Марк задумался. Он вполне понимал, что резко возросшее количество несмешных шуточек и странных допущений говорит о том, что ему страшно. А страшно ли Денису? А должно ли? Может, он уже свыкся с мыслью, что он просто нейронка?
– А как должна была работать твоя вундервафля? – спросил Марк. – Вот она перехватывает когнитивные функции, вот за тебя говорит, вот вспоминает что-то, что ты сам уже не вспомнил бы из-за альцгеймера, вот гладит твою жену перед сном, потому что ты всегда так делал. А ты сам это чувствуешь? Ты принимаешь в этом участие? Принимаешь решения? Ну… Или есть хотя бы иллюзия того, что это ты решил погладить жену? Что это ты протягиваешь руку, а не компьютер в твоей голове? Или ты просто смотришь кино?

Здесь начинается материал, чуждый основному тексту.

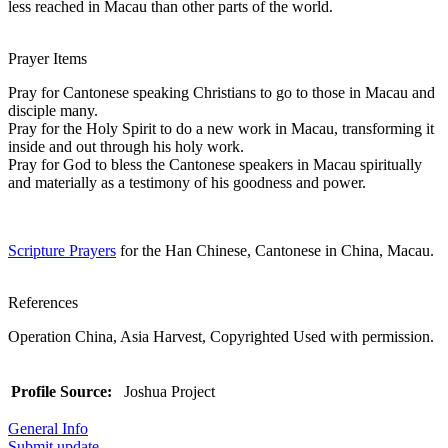
less reached in Macau than other parts of the world.
Prayer Items
Pray for Cantonese speaking Christians to go to those in Macau and
disciple many.
Pray for the Holy Spirit to do a new work in Macau, transforming it
inside and out through his holy work.
Pray for God to bless the Cantonese speakers in Macau spiritually
and materially as a testimony of his goodness and power.
Scripture Prayers
for the Han Chinese, Cantonese in China, Macau.
References
Operation China, Asia Harvest, Copyrighted Used with permission.
Profile Source:
Joshua Project
General Info
Submit update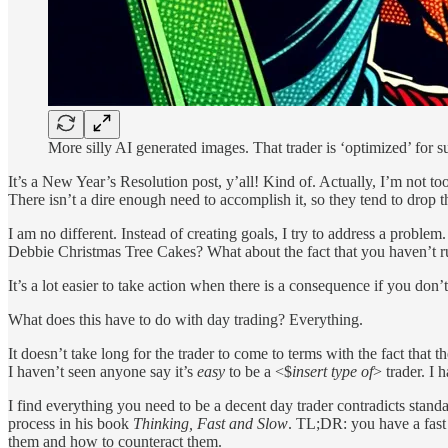
More silly AI generated images. That trader is ‘optimized’ for s
It’s a New Year’s Resolution post, y’all! Kind of. Actually, I’m not to
There isn’t a dire enough need to accomplish it, so they tend to drop t
I am no different. Instead of creating goals, I try to address a problem.
Debbie Christmas Tree Cakes? What about the fact that you haven’t ru
It’s a lot easier to take action when there is a consequence if you don
What does this have to do with day trading? Everything.
It doesn’t take long for the trader to come to terms with the fact that
I haven’t seen anyone say it’s
easy
to be a <$
insert type of
> trader. I 
I find everything you need to be a decent day trader contradicts stan
process in his book
Thinking, Fast and Slow
. TL;DR: you have a fast 
them and how to counteract them.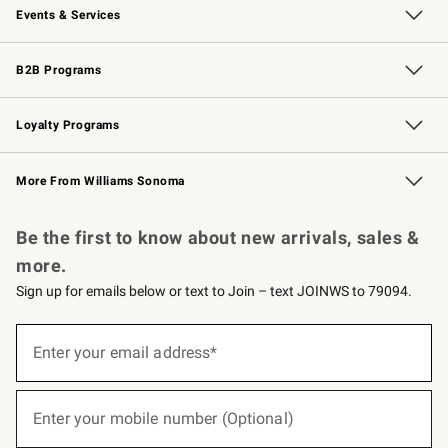
Events & Services
Wedding & Gift Registry
Events
Gift Cards
Free Design Services
Knife Sharpening
B2B Programs
B2B Overview
Trade
Corporate Gifting
Contract
Professional Chefs
Loyalty Programs
Williams Sonoma Credit Card
Williams Sonoma Reserve
Key Rewards
More From Williams Sonoma
Request a Catalog
Personalized Wine
Williams Sonoma Wine Shop
Be the first to know about new arrivals, sales &
more.
Sign up for emails below or text to Join – text JOINWS to 79094.
(required)
Sign
up
Enter your email address*
for
emails
below
(required)
or
Enter your mobile number (Optional)
text
to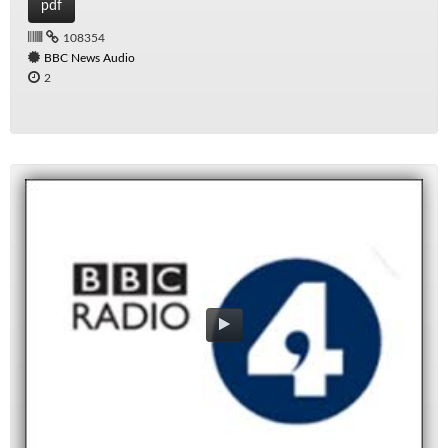
pdf
108354
BBC News Audio
2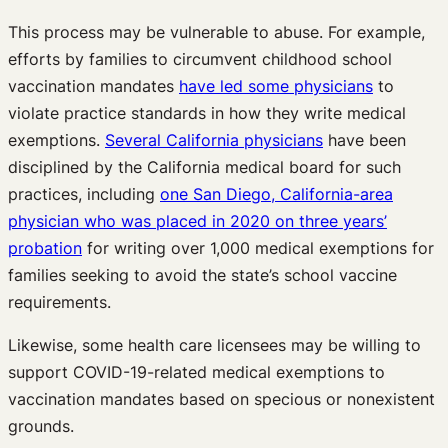
This process may be vulnerable to abuse. For example,
efforts by families to circumvent childhood school
vaccination mandates
have led some physicians
to
violate practice standards in how they write medical
exemptions.
Several California physicians
have been
disciplined by the California medical board for such
practices, including
one San Diego, California-area
physician who was placed in 2020 on three years’
probation
for writing over 1,000 medical exemptions for
families seeking to avoid the state’s school vaccine
requirements.
Likewise, some health care licensees may be willing to
support COVID-19-related medical exemptions to
vaccination mandates based on specious or nonexistent
grounds.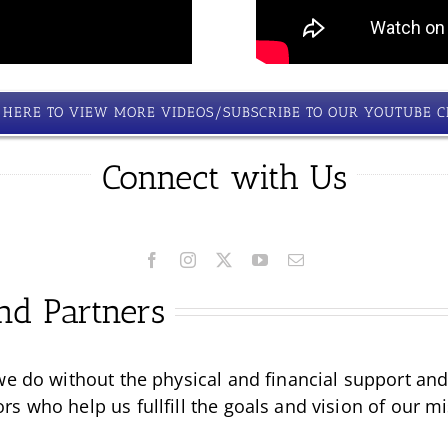
K HERE TO VIEW MORE VIDEOS/SUBSCRIBE TO OUR YOUTUBE 
Connect with Us
nd Partners
we do without the physical and financial support an
 who help us fullfill the goals and vision of our mi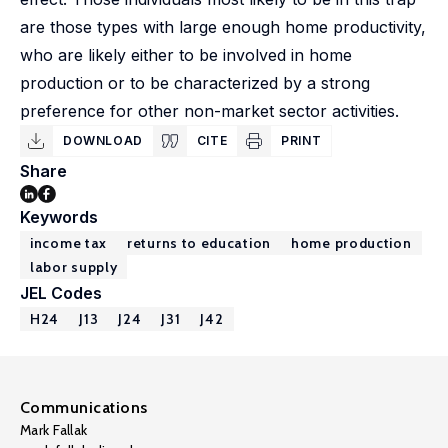
are those types with large enough home productivity,
who are likely either to be involved in home
production or to be characterized by a strong
preference for other non-market sector activities.
DOWNLOAD
CITE
PRINT
Share
Keywords
income tax
returns to education
home production
labor supply
JEL Codes
H24
J13
J24
J31
J42
Communications
Mark Fallak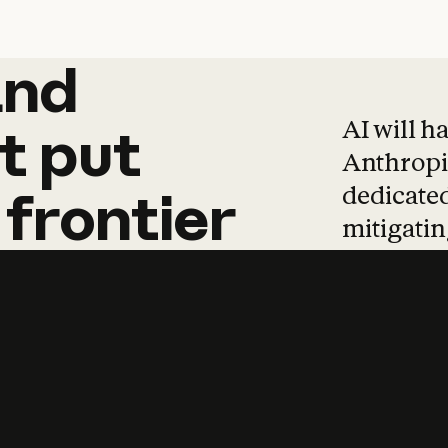
and
and
products
tha
AI will h
t
put
Anthropic
dedicated
frontier
mitigating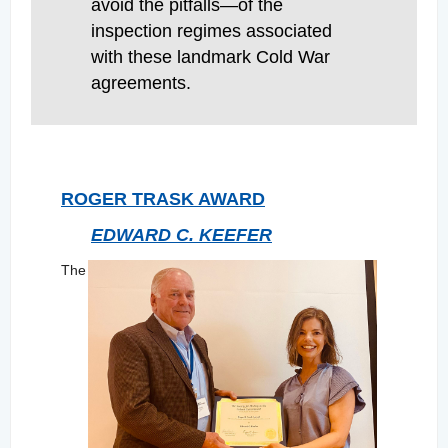
avoid the pitfalls—of the
inspection regimes associated
with these landmark Cold War
agreements.
ROGER TRASK AWARD
EDWARD C. KEEFER
The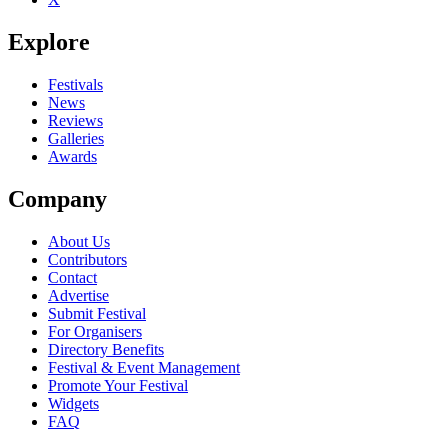
Be the first to comment
Explore
Seen Manhattan Coast live? Which set stood out?
close
Festivals
News
Reviews
Galleries
Awards
Company
About Us
Contributors
Contact
Advertise
Submit Festival
For Organisers
Directory Benefits
Festival & Event Management
Promote Your Festival
Widgets
FAQ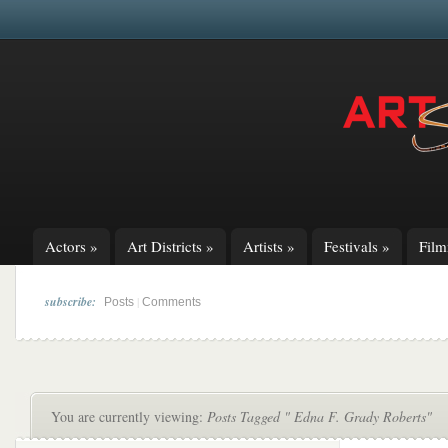
Actors
»
Art Districts
»
Artists
»
Festivals
»
Fil
subscribe:
|
Posts
Comments
You are currently viewing:
Posts Tagged " Edna F. Grady Roberts"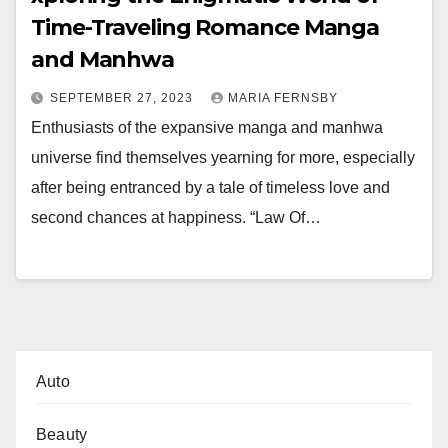
Time-Traveling Romance Manga
and Manhwa
SEPTEMBER 27, 2023
MARIA FERNSBY
Enthusiasts of the expansive manga and manhwa
universe find themselves yearning for more, especially
after being entranced by a tale of timeless love and
second chances at happiness. “Law Of…
Auto
Beauty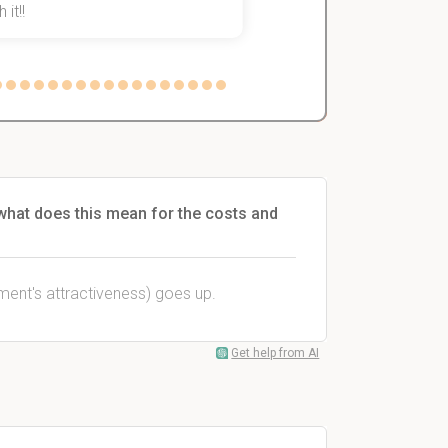
 it!!
what does this mean for the costs and
tment's attractiveness) goes up.
Get help from AI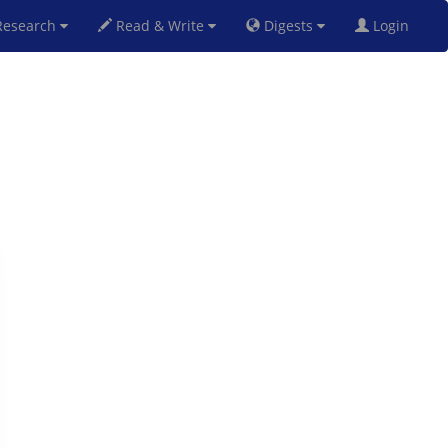
esearch
Read & Write
Digests
Login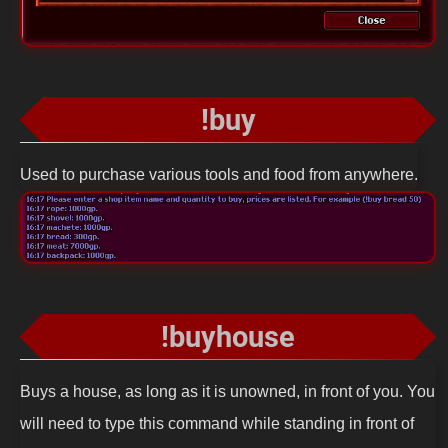
!buy
Used to purchase various tools and food from anywhere.
!buyhouse
Buys a house, as long as it is unowned, in front of you. You
will need to type this command while standing in front of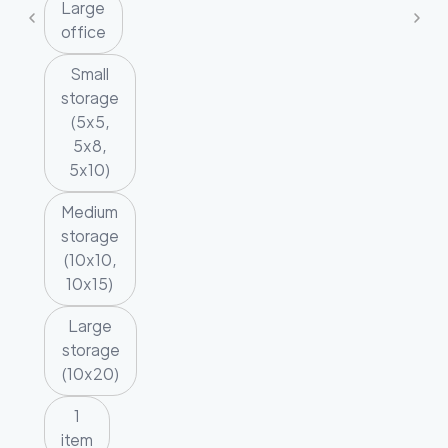
Large
office
Small
storage
(5x5,
5x8,
5x10)
Medium
storage
(10x10,
10x15)
Large
storage
(10x20)
1
item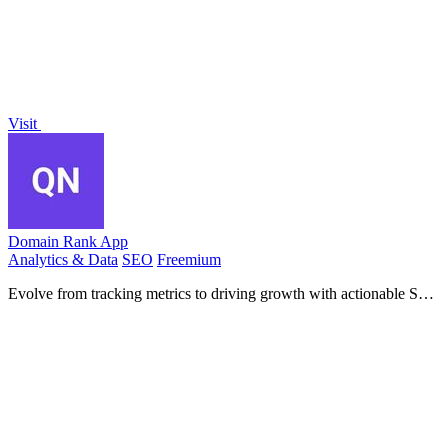
Visit
Domain Rank App
Analytics & Data
SEO
Freemium
Evolve from tracking metrics to driving growth with actionable SEO
insights and competitor analysis.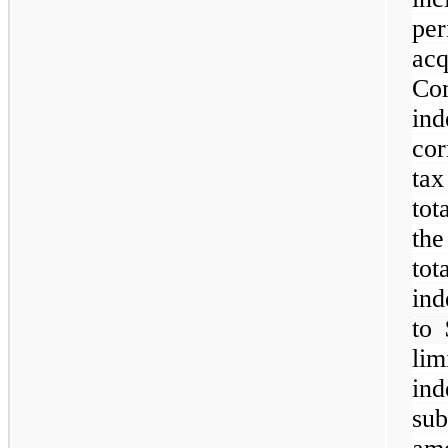
pe
ac
C
in
cor
tax
tot
th
to
ind
to 
li
ind
su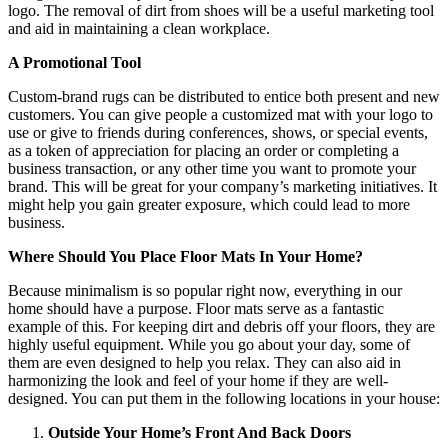
logo. The removal of dirt from shoes will be a useful marketing tool
and aid in maintaining a clean workplace.
A Promotional Tool
Custom-brand rugs can be distributed to entice both present and new
customers. You can give people a customized mat with your logo to
use or give to friends during conferences, shows, or special events,
as a token of appreciation for placing an order or completing a
business transaction, or any other time you want to promote your
brand. This will be great for your company’s marketing initiatives. It
might help you gain greater exposure, which could lead to more
business.
Where Should You Place Floor Mats In Your Home?
Because minimalism is so popular right now, everything in our
home should have a purpose. Floor mats serve as a fantastic
example of this. For keeping dirt and debris off your floors, they are
highly useful equipment. While you go about your day, some of
them are even designed to help you relax. They can also aid in
harmonizing the look and feel of your home if they are well-
designed. You can put them in the following locations in your house:
Outside Your Home’s Front And Back Doors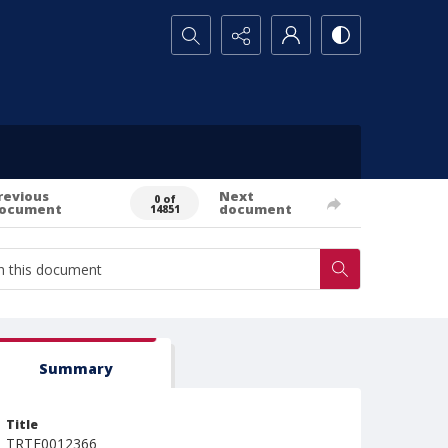
Search...
revious
Next
0 of
ocument
document
14851
Summary
Title
TRTE0012366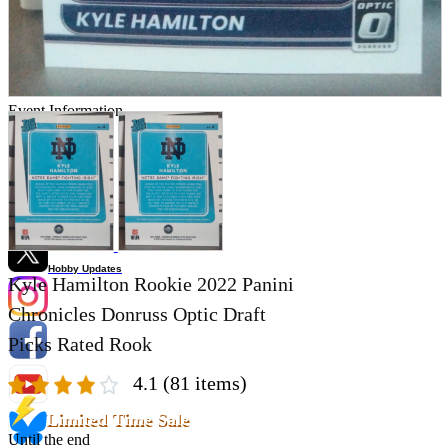
Store Information
List of real stores
Friendly Shop Store List
Event Information
Event site
Official SNS
Hobby Updates
Kyle Hamilton Rookie 2022 Panini
Chronicles Donruss Optic Draft
Picks Rated Rook
4.1
(81 items)
Limited Time Sale
Until the end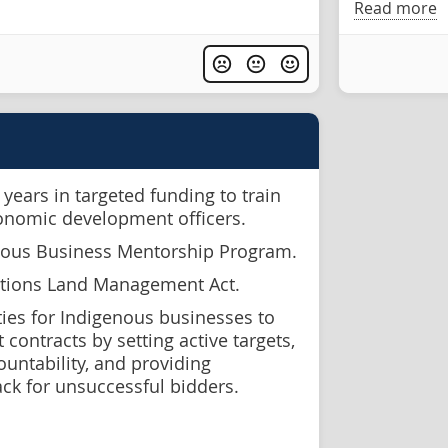
Read more
years in targeted funding to train
conomic development officers.
nous Business Mentorship Program.
ations Land Management Act.
ies for Indigenous businesses to
contracts by setting active targets,
ountability, and providing
ck for unsuccessful bidders.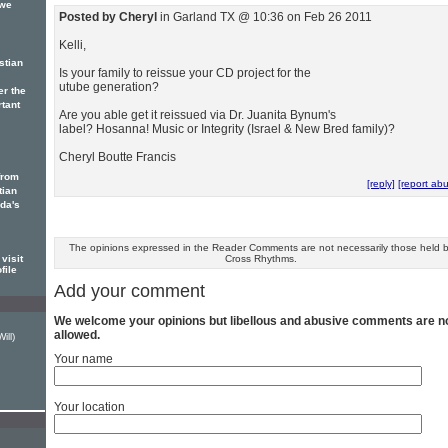
 we
Posted by Cheryl
in Garland TX @ 10:36 on Feb 26 2011
Kelli,
stian
Is your family to reissue your CD project for the
utube generation?
er the
rtant
Are you able get it reissued via Dr. Juanita Bynum's
label? Hosanna! Music or Integrity (Israel & New Bred family)?
Cheryl Boutte Francis
from
[reply]
[report ab
tian
ada's
The opinions expressed in the Reader Comments are not necessarily those held 
visit
Cross Rhythms.
file
Add your comment
We welcome your opinions but libellous and abusive comments are n
allowed.
ill)
Your name
Your location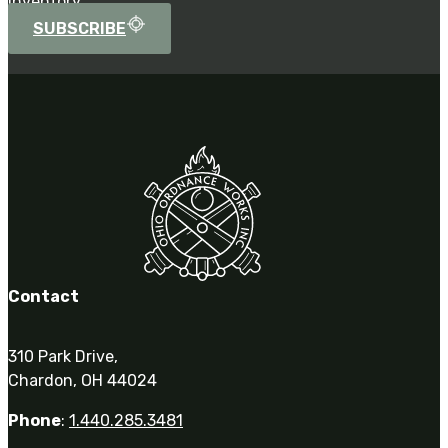
inventory.
SUBSCRIBE
Contact
310 Park Drive,
Chardon, OH 44024
Phone
:
1.440.285.3481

– Я могу задать тот же вопрос, – жутковато усмехнулся Денис. – Ты уверен, что принимаешь какие-то решения? Что это ты решил протянуть руку и погладить жену, а не твоя биологическая программа? У тебя в голове точно такая же нейронка, просто из мяса.
– Давай без этого, – притормозил собеседника Марк. – Я не собираюсь обсуждать экзистенциальные вопросы. Я спрашиваю конкретно про Нейро. После введения препарата субъектность вообще сохраняется?
– Я не знаю, нужны опыты. Но сможем ли мы снаружи понять, что сохраняется субъектность? Если нейронка будет говорить, мол, да, конечно. Я мыслю – я существую!
– То есть сейчас я должен допустить, – после некоторого раздумья заметил Марк, – что передо мной сидит зомби, который имитирует человека?
– Я думал, ты делаешь такое допущение со всеми пациентами.
– Я бы с ума сошел, – покачал головой Марк.
– А ты уверен, что не сошел?
– Да, у меня справка есть. Ладно, давай попробуем зайти с другой стороны. Что еще изменилось после аварии?
– Поведение. Я же говорил, что изначально отказался форсировать вопрос с опытами на людях. Не хотел искать обходные пути, обманывать этический комитет, перемещаться в другие юрисдикции. Для меня цель не оправдывала средства. Понимаешь? Я правда считал, что нельзя ставить опыты на людях. А после предполагаемого введения Нейро все этические барьеры пропали.